2.2 Nanocomposite membranes loaded with azine 1

To achieve and maximize the loading of molecular probe inside the membrane, nanoparticle suspensions of azine 1 with ca. 100 nm mean sizes (entry 4, Table 1) were filtered through 100 nm pore size commercial membranes of different nature; i.e., polycarbonate, nylon, polyester and mixed cellulose ester. Fig. 2 shows SEM images of the polycarbonate and mixed cellulose ester membranes coated with the molecular probe 1. It is clear from Fig. 2a that particles of azine 1 were deposited on the top of the polycarbonate membrane as plate-like structures without any well-defined shapes, showing mean sizes that noticeably exceed those observed by the DLS technique. This result can be explained by the coalescence of the nanoparticles into larger plate-like particles instead of isolated deposition on the surface of the polycarbonate fibers. The tendency of such nanoparticles to aggregate during the filtration process is in good agreement with the low Z-potential values measured for their suspensions (≤30 mV in all cases; Table 1) and could probably be due to the lack of electrostatic repulsions between the particles. It is worth mentioning that most of filtered particles of the probe 1 were retained in the membrane since no particles were detected in the filtered water. Similar results were also obtained using other commercial 100 nm pore size synthetic membranes made of nylon and polyester. Coatings with characteristics very similar to those of the polycarbonate membrane were obtained, since all these synthetic organic membranes have similar morphological features, such as flat top surfaces. However, the coating process was considerably improved with a 100 nm pore size mixed cellulose ester membrane, because in this fibrillar membrane the filtered nanoparticles were retained in the membrane, not only by coalescing between them on the top of the membrane, but also around the cellulose fibers inside the membrane, as revealed by Fig. 2c.
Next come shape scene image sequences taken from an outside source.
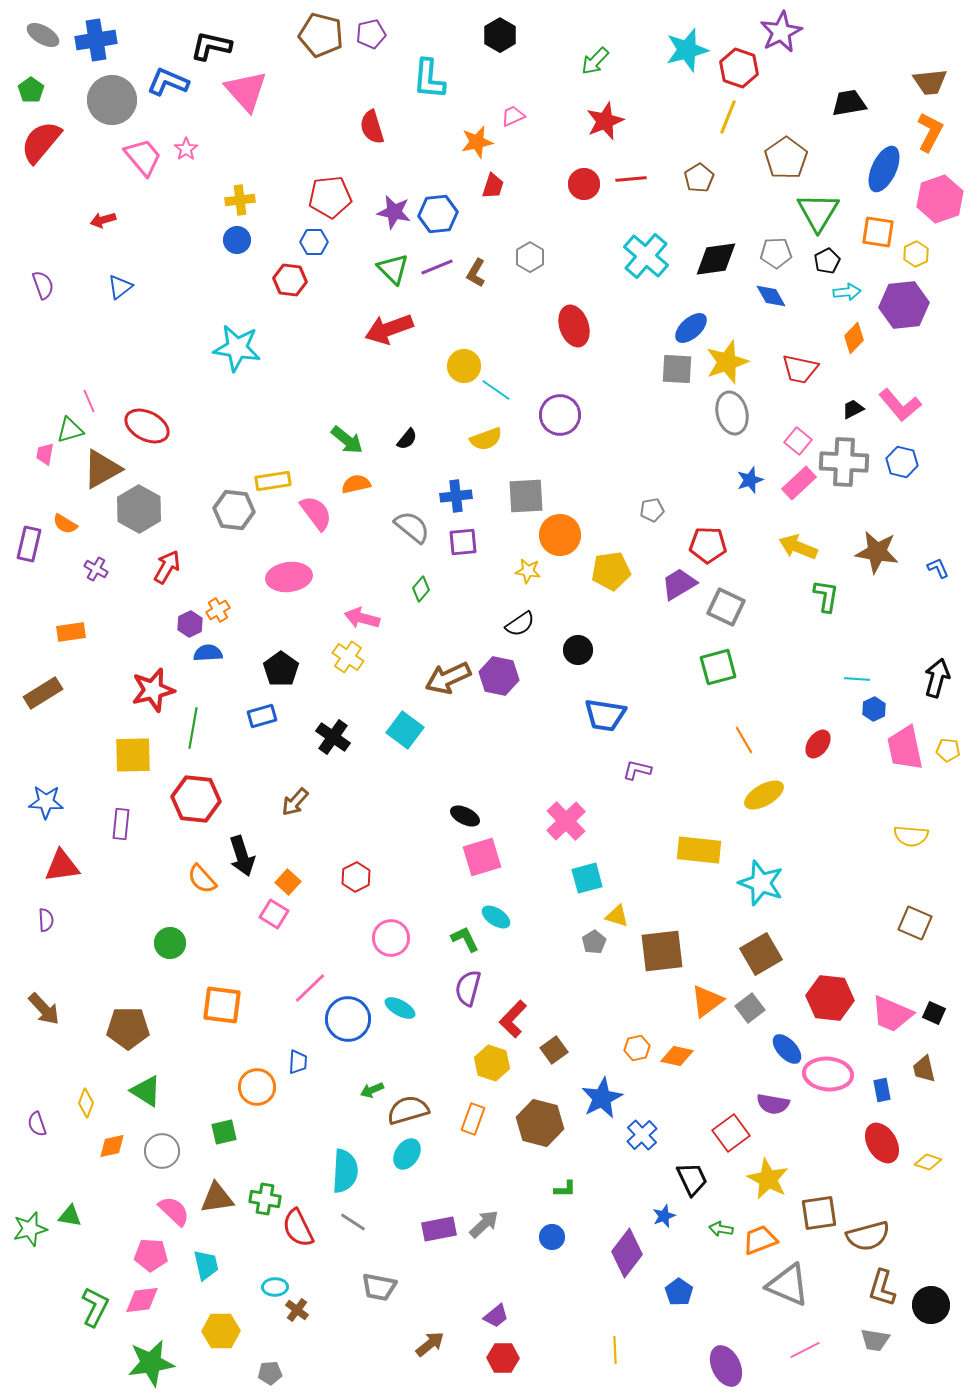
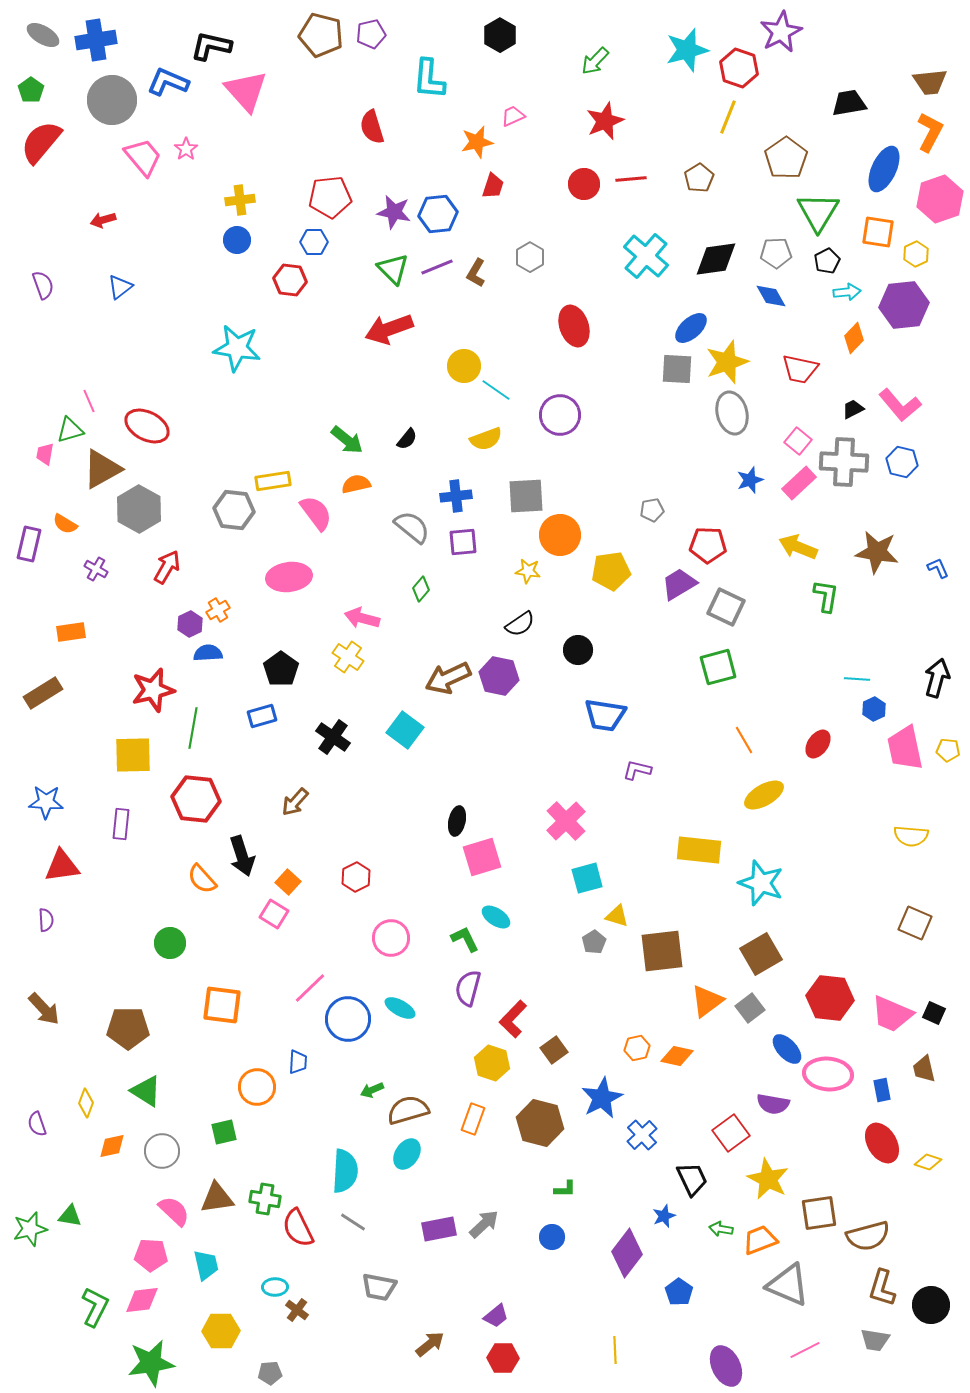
black ellipse at (465, 816): moved 8 px left, 5 px down; rotated 76 degrees clockwise
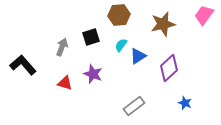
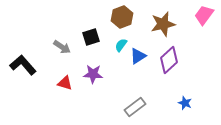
brown hexagon: moved 3 px right, 2 px down; rotated 15 degrees counterclockwise
gray arrow: rotated 102 degrees clockwise
purple diamond: moved 8 px up
purple star: rotated 18 degrees counterclockwise
gray rectangle: moved 1 px right, 1 px down
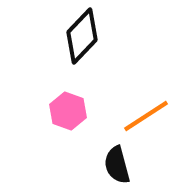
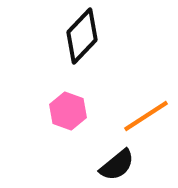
black semicircle: rotated 114 degrees counterclockwise
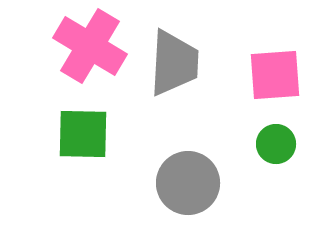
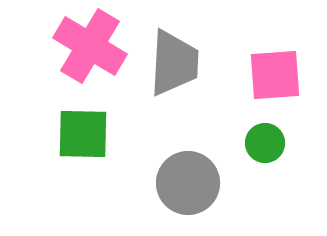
green circle: moved 11 px left, 1 px up
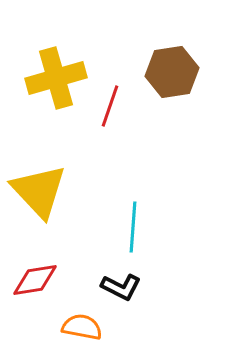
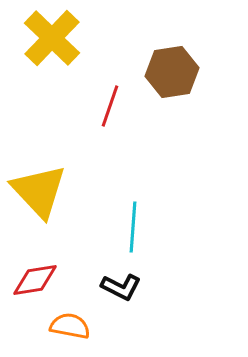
yellow cross: moved 4 px left, 40 px up; rotated 30 degrees counterclockwise
orange semicircle: moved 12 px left, 1 px up
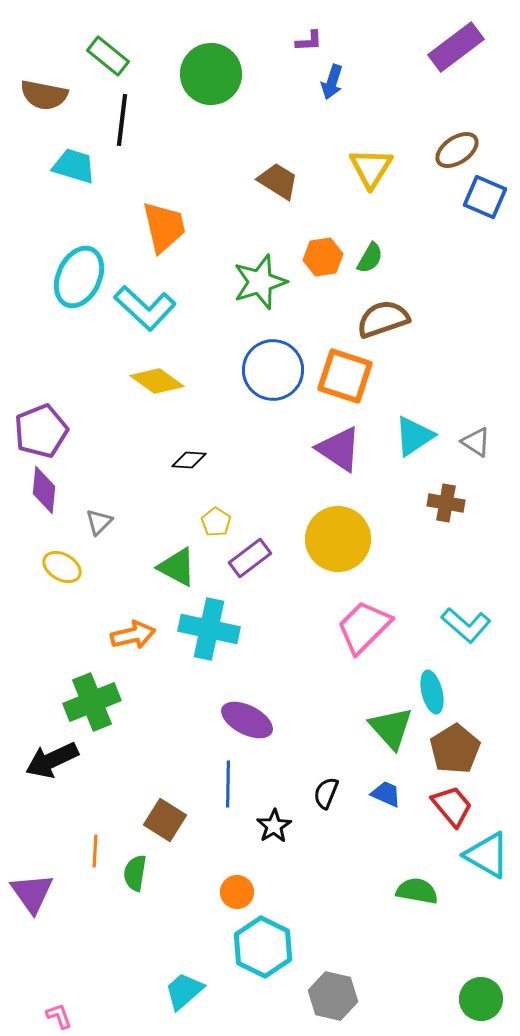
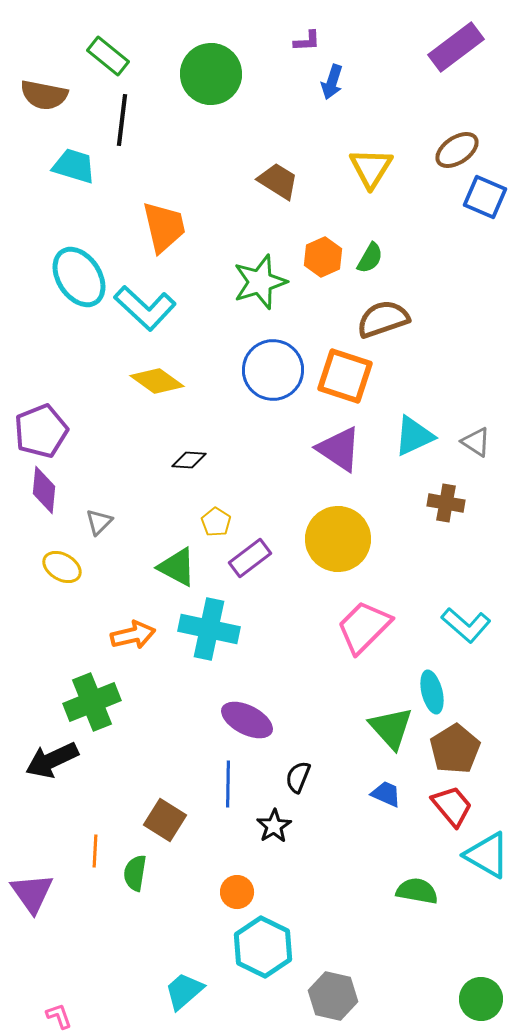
purple L-shape at (309, 41): moved 2 px left
orange hexagon at (323, 257): rotated 15 degrees counterclockwise
cyan ellipse at (79, 277): rotated 58 degrees counterclockwise
cyan triangle at (414, 436): rotated 9 degrees clockwise
black semicircle at (326, 793): moved 28 px left, 16 px up
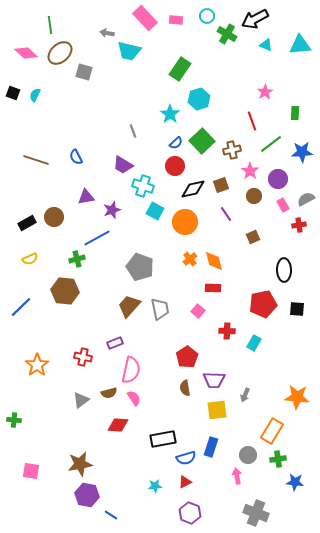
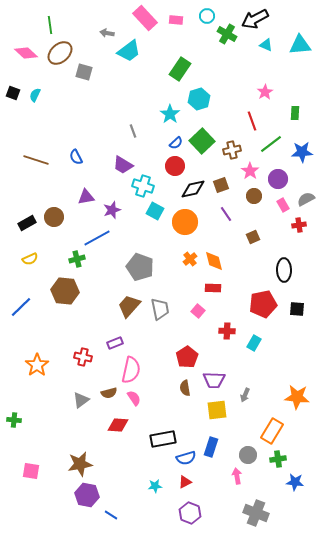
cyan trapezoid at (129, 51): rotated 50 degrees counterclockwise
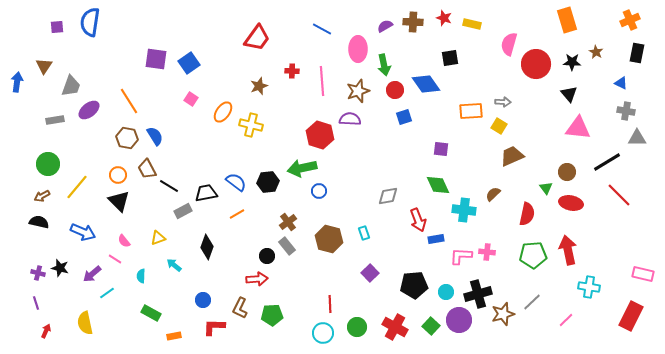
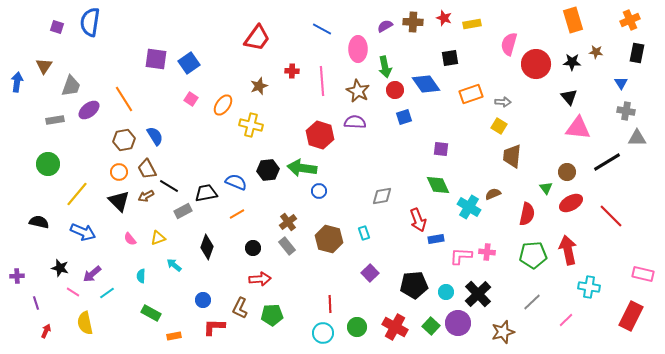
orange rectangle at (567, 20): moved 6 px right
yellow rectangle at (472, 24): rotated 24 degrees counterclockwise
purple square at (57, 27): rotated 24 degrees clockwise
brown star at (596, 52): rotated 24 degrees counterclockwise
green arrow at (384, 65): moved 1 px right, 2 px down
blue triangle at (621, 83): rotated 32 degrees clockwise
brown star at (358, 91): rotated 25 degrees counterclockwise
black triangle at (569, 94): moved 3 px down
orange line at (129, 101): moved 5 px left, 2 px up
orange rectangle at (471, 111): moved 17 px up; rotated 15 degrees counterclockwise
orange ellipse at (223, 112): moved 7 px up
purple semicircle at (350, 119): moved 5 px right, 3 px down
brown hexagon at (127, 138): moved 3 px left, 2 px down; rotated 20 degrees counterclockwise
brown trapezoid at (512, 156): rotated 60 degrees counterclockwise
green arrow at (302, 168): rotated 20 degrees clockwise
orange circle at (118, 175): moved 1 px right, 3 px up
blue semicircle at (236, 182): rotated 15 degrees counterclockwise
black hexagon at (268, 182): moved 12 px up
yellow line at (77, 187): moved 7 px down
brown semicircle at (493, 194): rotated 21 degrees clockwise
red line at (619, 195): moved 8 px left, 21 px down
brown arrow at (42, 196): moved 104 px right
gray diamond at (388, 196): moved 6 px left
red ellipse at (571, 203): rotated 40 degrees counterclockwise
cyan cross at (464, 210): moved 5 px right, 3 px up; rotated 25 degrees clockwise
pink semicircle at (124, 241): moved 6 px right, 2 px up
black circle at (267, 256): moved 14 px left, 8 px up
pink line at (115, 259): moved 42 px left, 33 px down
purple cross at (38, 273): moved 21 px left, 3 px down; rotated 16 degrees counterclockwise
red arrow at (257, 279): moved 3 px right
black cross at (478, 294): rotated 28 degrees counterclockwise
brown star at (503, 314): moved 18 px down
purple circle at (459, 320): moved 1 px left, 3 px down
Fig. 2 (a) SEM image of a polycarbonate membrane surface after filtering a suspension of nanoparticles (entry 4, Table 1). (b) Photograph of a mixed cellulose ester membrane loaded by filtering a suspension of nanoparticles of 1 (entry 4, Table 1), showing an homogeneous light-green coloured surface due to the uniform distribution of the mercury indicator. (c) SEM image of a mixed cellulose ester membrane loaded with 1, showing the high homogeneity of the coating of the fibres of cellulose.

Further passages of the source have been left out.